In case you said about the setting of NVCOMPILER_TERM=trace, I just followed the following section of the manual.

I agree that gdb + core would be a good solution. However, since my tests are conducted remotely via GitHub Actions in a non-interactive way, gdb is not really usable. I can only access the log files of the tests. It would be ideal if the compiler could print a human-readable backtrace (which can be recorded in the log), as most compilers do when invoked with -g.

I guess nvfortran also intends to do so, but either I have not found the correct way of invoking it, or the backtrace is not really human-readable (or I am not considered a human …).

Note that with the -traceback option one of the lines now identifies the file and line that the error occurred on, which is typically all you get from a traceback.

I found documentation for nvfortran that indicated that was the default, but would be turned off if certain compiler optimizations were invoked, but that does not seem to be correct from your results.

My own scripts and fpm --profile debug both add it:

-Minform=inform -Mbackslash -Mbounds -Mchkptr -Mchkstk -traceback

Note that gdb(1) has many options for running in batch mode, and you can launch the application with gdb. Without trying it (so might be typos, but close) something like

gdb -batch -ex run -ex where -ex list -args "COMMAND ARGUMENTS" 

may be enough. The -x option allows you to set up much more elaborate scripts. I used a script that was used in batch scripts for years that did something along those lines; but there was a trick to short-circuit it when it succeeded so subsequent commands were not run when the run was successful that I do not remember at the moment. The gdb(1) web page almost certainly has examples of running in batch. Assuming it is rerunnable and has a short run time on Linux/Unix
you can also say to run command and then only run it again if the initial run fails quite simply as
well, using something like

CMD ARGS || gdb CMD -args ARGS -ex run -ex where -batch

as an alternative to allowing and processing a dump. The details can vary, bugt gdb(1) is definitely usable in batch mode.
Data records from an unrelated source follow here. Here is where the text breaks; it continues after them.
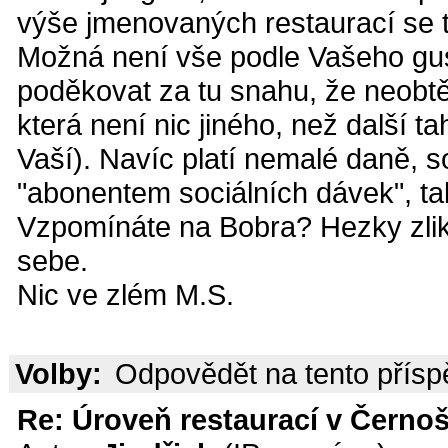
výše jmenovaných restaurací se tí
Možná není vše podle Vašeho gus
poděkovat za tu snahu, že neobtě
která není nic jiného, než další 
Vaší). Navíc platí nemalé daně, soc
"abonentem sociálních dávek", tak
Vzpomínáte na Bobra? Hezky zli
sebe.
Nic ve zlém M.S.
Volby:
Odpovědět na tento přís
Re: Úroveň restaurací v Černoš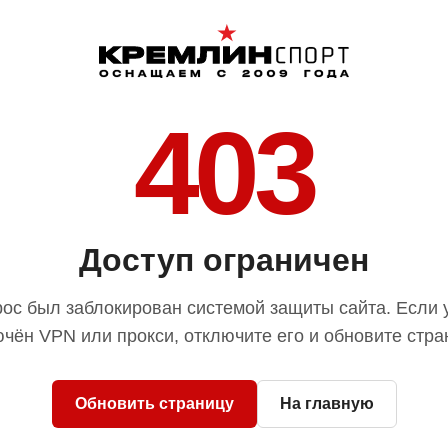
403
Доступ ограничен
ос был заблокирован системой защиты сайта. Если 
чён VPN или прокси, отключите его и обновите стра
Обновить страницу
На главную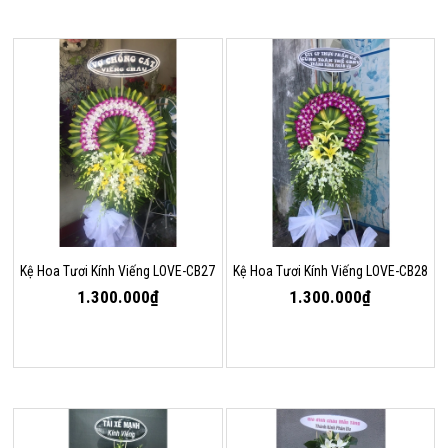
Kệ Hoa Tươi Kính Viếng LOVE-CB27
Kệ Hoa Tươi Kính Viếng LOVE-CB28
1.300.000₫
1.300.000₫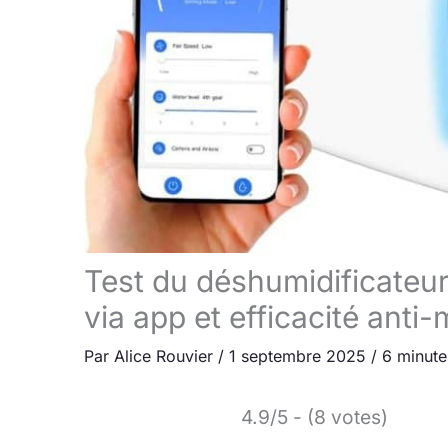
Test du déshumidificateur
via app et efficacité anti
Par
Alice Rouvier
/
1 septembre 2025
/
6 minute
4.9/5 - (8 votes)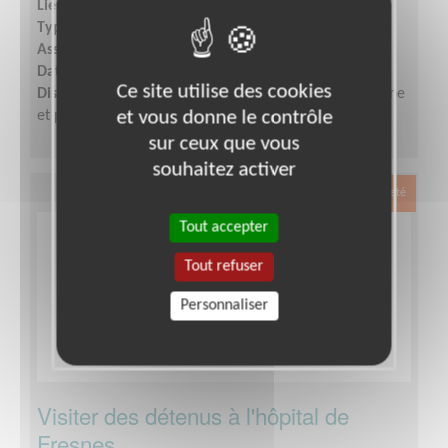
Lieu :
ARIEGE (09)
Type :
Visite à domicile
Association :
Petits Frères des Pauvres d'Occitanie
Date :
Tout le temps
Ce site utilise des cookies
Disponibilité demandée :
Quelques heures par semaine
et vous donne le contrôle
et participation aux réunions d'équipe.
sur ceux que vous
souhaitez activer
Exclusion & Pauvreté
Tout accepter
Tout refuser
Personnaliser
Visiter des détenus à l'hôpital de
Fresnes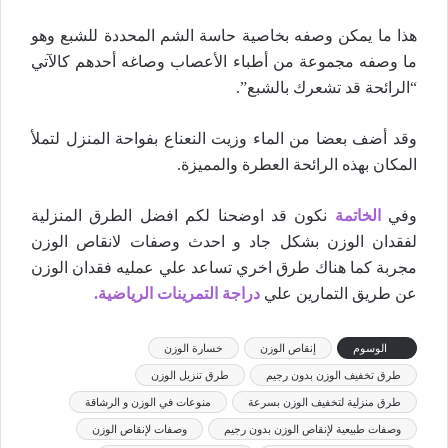
هذا ما يمكن وصفه بخاصية حاسة الشم المحددة للشبع وهو
ما وصفه مجموعة من أطباء الأعصاب وصاغه أحدهم كالآتي
“الرائحة قد تشعرك بالشبع”.
وقد أضف بعضا من الماء وزيت النعناع بفواحة المنزل لتملأ
المكان بهذه الرائحة العطرة والمميزة.
وفي
الخاتمة
نكون قد اوضحنا لكم افضل الطرق المنزلية
لفقدان الوزن بشكل جاد و احدث وصفات لانقاص الوزن
مجربة كما هناك طرق اخري تساعد علي عمليه فقدان الوزن
عن طريق التمارين علي
دراجة التمرينات الرياضية.
الوسوم
إنقاص الوزن
خسارة الوزن
طرق تخفيف الوزن بدون رجيم
طرق تنزيل الوزن
طرق منزلية لتخفيف الوزن بسرعة
منوعات في الوزن و الرشاقة
وصفات طبيعية لإنقاص الوزن بدون رجيم
وصفات لإنقاص الوزن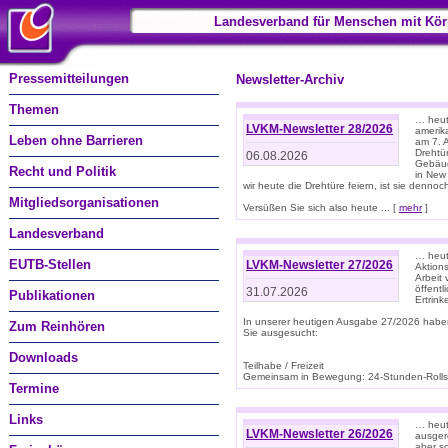
Landesverband für Menschen mit Kör
Pressemitteilungen
Newsletter-Archiv
Themen
… heute
LVKM-Newsletter 28/2026
amerik
Leben ohne Barrieren
am 7. 
Drehtür
06.08.2026
Gebäud
Recht und Politik
in New
wir heute die Drehtüre feiern, ist sie dennoch
Mitgliedsorganisationen
Versüßen Sie sich also heute ... [
mehr
]
Landesverband
… heut
EUTB-Stellen
LVKM-Newsletter 27/2026
Aktions
Arbeit
öffentl
31.07.2026
Publikationen
Ertrin
In unserer heutigen Ausgabe 27/2026 habe
Zum Reinhören
Sie ausgesucht:
Downloads
Teilhabe / Freizeit
Gemeinsam in Bewegung: 24-Stunden-Rollstu
Termine
Links
… heut
LVKM-Newsletter 26/2026
ausgere
aber s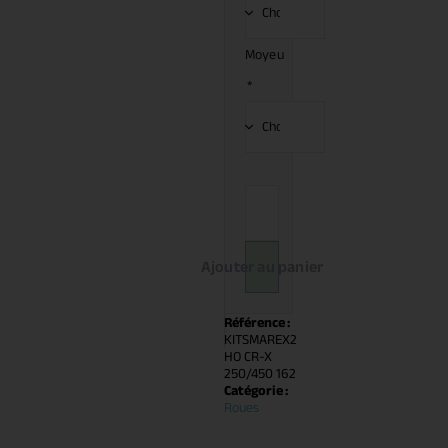
Moyeu
*
Ajouter au panier
Référence :
KITSMAREX2
HO CR-X
250/450 162
Catégorie :
Roues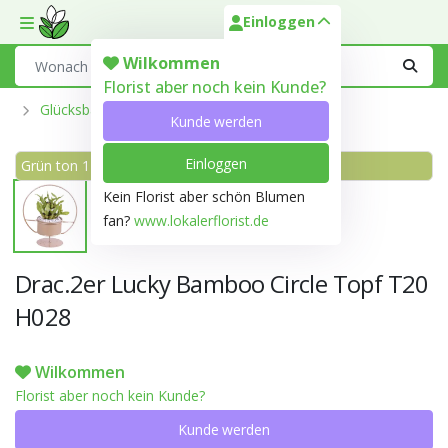
Einloggen
Toggle mobile menu
Search
Wilkommen
Florist aber noch kein Kunde?
Glücksbambus
Kunde werden
Einloggen
Grün ton 145B
Kein Florist aber schön Blumen
fan?
www.lokalerflorist.de
Drac.2er Lucky Bamboo Circle Topf T20
H028
Wilkommen
Florist aber noch kein Kunde?
Kunde werden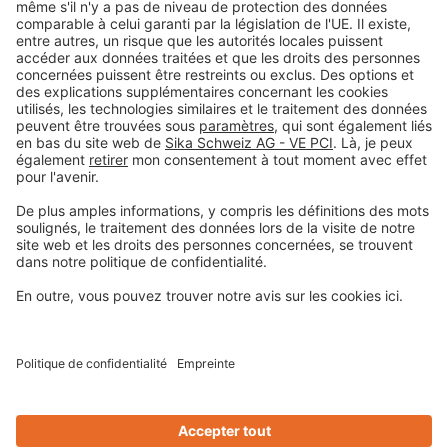
Colophon
Déclaration de protection de la vie privée
Conditions générales de vente
Informations légales
Centre de préférences pour les cookies
Privacy-Portal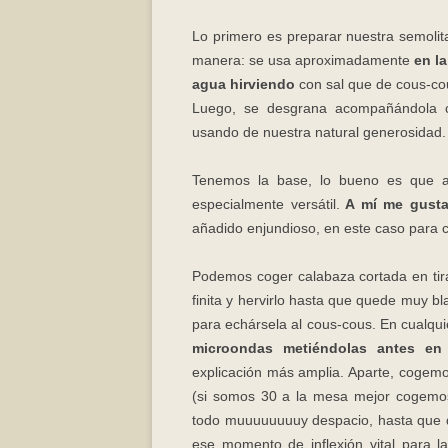
Lo primero es preparar nuestra semolita
manera: se usa aproximadamente
en l
agua hirviendo
con sal que de cous-cou
Luego, se desgrana acompañándola c
usando de nuestra natural generosidad. 
Tenemos la base, lo bueno es que a
especialmente versátil.
A mí me gusta
añadido enjundioso, en este caso para c
Podemos coger calabaza cortada en tira
finita y hervirlo hasta que quede muy b
para echársela al cous-cous. En cualq
microondas metiéndolas antes en
explicación más amplia. Aparte, cogemo
(si somos 30 a la mesa mejor cogemos
todo muuuuuuuuy despacio, hasta que q
ese momento de inflexión vital para l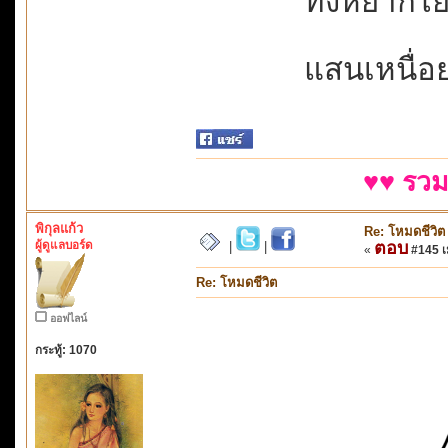
ทั้งหยากไย่
แสนเหนื่อ
♥♥ รวม
พิกุลแก้ว
Re: โหมดชีวิต
ผู้ดูแลบอร์ด
ตอบ
|
|
«
#145 เม
Re: โหมดชีวิต
ออฟไลน์
กระทู้: 1070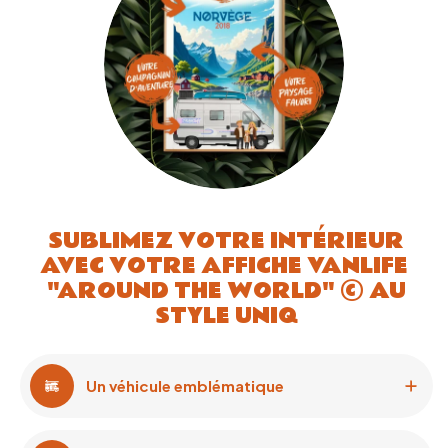
SUBLIMEZ VOTRE INTÉRIEUR
AVEC VOTRE AFFICHE VANLIFE
"AROUND THE WORLD" © AU
STYLE UNIQ
Un véhicule emblématique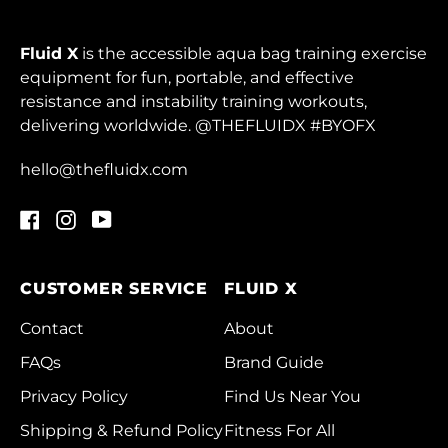
British Virgin
Islands (USD $)
Fluid X
is the accessible aqua bag training exercise
equipment for fun, portable, and effective
Brunei (BND $)
resistance and instability training workouts,
Bulgaria (EUR €)
delivering worldwide. @THEFLUIDX #BYOFX
Burkina Faso (XOF
hello@thefluidx.com
Fr)
Burundi (BIF Fr)
Facebook
Instagram
YouTube
Cambodia (KHR ៛)
Cameroon (XAF
CUSTOMER SERVICE
FLUID X
CFA)
Contact
About
Canada (CAD $)
FAQs
Brand Guide
Cape Verde (CVE $)
Privacy Policy
Find Us Near You
Caribbean
Shipping & Refund Policy
Fitness For All
Netherlands (USD $)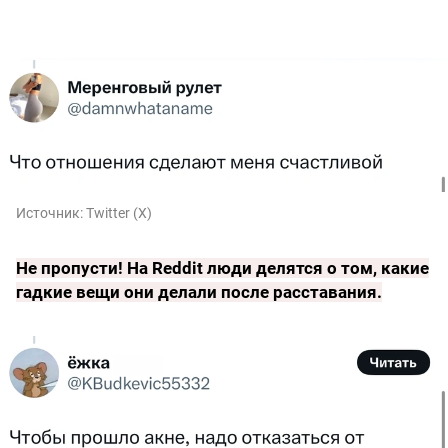
Источник:
Twitter (X)
Не пропусти!
На Reddit люди делятся о том, какие
гадкие вещи они делали после расставания
.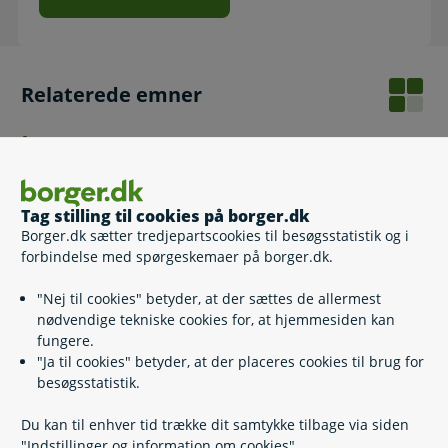
Relaterede emner
Nye regler for tilskud uden dansk læreplads
Nye regler for tilskud, hvis du allerede har en dansk
læreplads
Tilskud efter tidligere regler - aftaler oprettet senest
Tag stilling til cookies på borger.dk
30. juni 2026
Borger.dk sætter tredjepartscookies til besøgsstatistik og i
forbindelse med spørgeskemaer på borger.dk.
"Nej til cookies" betyder, at der sættes de allermest
nødvendige tekniske cookies for, at hjemmesiden kan
Kontakt
fungere.
"Ja til cookies" betyder, at der placeres cookies til brug for
Arbejdsgivernes Uddannelsesbidrag (AUB)
besøgsstatistik.
70 11 40 70
(
Telefontid
)
Du kan til enhver tid trække dit samtykke tilbage via siden
"Indstillinger og information om cookies".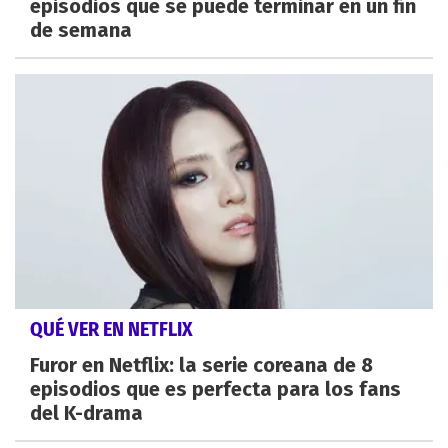
episodios que se puede terminar en un fin
de semana
QUÉ VER EN NETFLIX
Furor en Netflix: la serie coreana de 8
episodios que es perfecta para los fans
del K-drama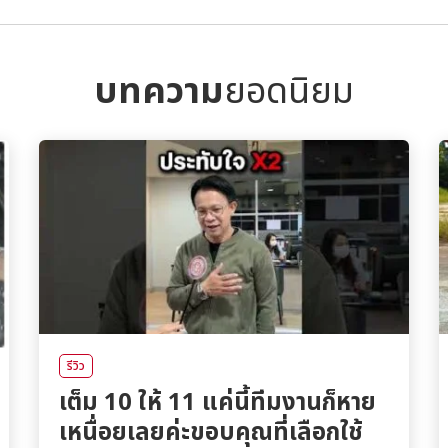
บทความ
ยอดนิยม
รีวิว
เต็ม 10 ให้ 11 แค่นี้ทีมงานก็หาย
เหนื่อยเลยค่ะขอบคุณที่เลือกใช้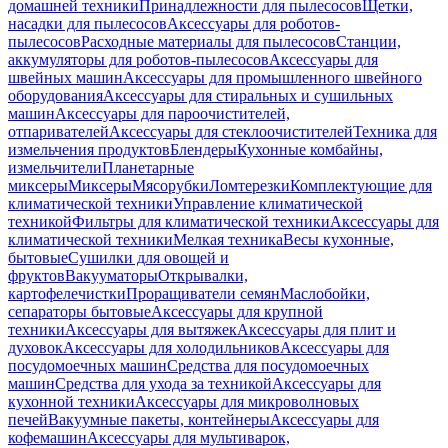
домашней техники
Принадлежности для пылесосов
Щетки,
насадки для пылесосов
Аксессуары для роботов-
пылесосов
Расходные материалы для пылесосов
Станции,
аккумуляторы для роботов-пылесосов
Аксессуары для
швейных машин
Аксессуары для промышленного швейного
оборудования
Аксессуары для стиральных и сушильных
машин
Аксессуары для пароочистителей,
отпаривателей
Аксессуары для стеклоочистителей
Техника для
измельчения продуктов
Блендеры
Кухонные комбайны,
измельчители
Планетарные
миксеры
Миксеры
Мясорубки
Ломтерезки
Комплектующие для
климатической техники
Управление климатической
техникой
Фильтры для климатической техники
Аксессуары для
климатической техники
Мелкая техника
Весы кухонные,
бытовые
Сушилки для овощей и
фруктов
Вакууматоры
Открывалки,
картофелечистки
Проращиватели семян
Маслобойки,
сепараторы бытовые
Аксессуары для крупной
техники
Аксессуары для вытяжек
Аксессуары для плит и
духовок
Аксессуары для холодильников
Аксессуары для
посудомоечных машин
Средства для посудомоечных
машин
Средства для ухода за техникой
Аксессуары для
кухонной техники
Аксессуары для микроволновых
печей
Вакуумные пакеты, контейнеры
Аксессуары для
кофемашин
Аксессуары для мультиварок,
The new line in your output

/a.out(MAIN_: MAIN_ at /home/zaikunzhang/tmp/nv.f90:9) [0x401308]

now indicates to look at line nine in file nv.f90.

PS:

It was a long time ago I first heard “To err is Human. To really foul things up requires a computer.”. That has really held up well over the years.

1 Like

Sorry, I overlooked this particular line. It is sufficient for my use.

Thank you @urbanjost very much for taking time to introduce the batch mode of gdb. This is very useful and I will try it in my tests later. Thanks.